* [TASK TO COMPLETE]:
Go through the data and report each line that holds the string "pancreas".

* [DATASET CONTENT]:
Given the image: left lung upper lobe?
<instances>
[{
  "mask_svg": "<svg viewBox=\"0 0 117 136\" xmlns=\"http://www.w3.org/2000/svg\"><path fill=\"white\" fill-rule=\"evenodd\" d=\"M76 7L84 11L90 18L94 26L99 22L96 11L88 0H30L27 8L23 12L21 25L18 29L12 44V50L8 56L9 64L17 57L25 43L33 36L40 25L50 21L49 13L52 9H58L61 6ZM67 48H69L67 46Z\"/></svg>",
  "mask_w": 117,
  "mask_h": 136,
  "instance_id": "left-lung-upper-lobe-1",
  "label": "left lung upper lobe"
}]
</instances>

---

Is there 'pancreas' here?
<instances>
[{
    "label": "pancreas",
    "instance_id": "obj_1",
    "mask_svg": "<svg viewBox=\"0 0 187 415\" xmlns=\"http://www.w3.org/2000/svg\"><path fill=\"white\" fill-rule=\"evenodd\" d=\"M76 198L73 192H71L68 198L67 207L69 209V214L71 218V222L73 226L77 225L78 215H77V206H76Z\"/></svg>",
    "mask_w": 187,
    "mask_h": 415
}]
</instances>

* [ANSWER SECTION]:
Is there 'pancreas' here?
    "label": "pancreas",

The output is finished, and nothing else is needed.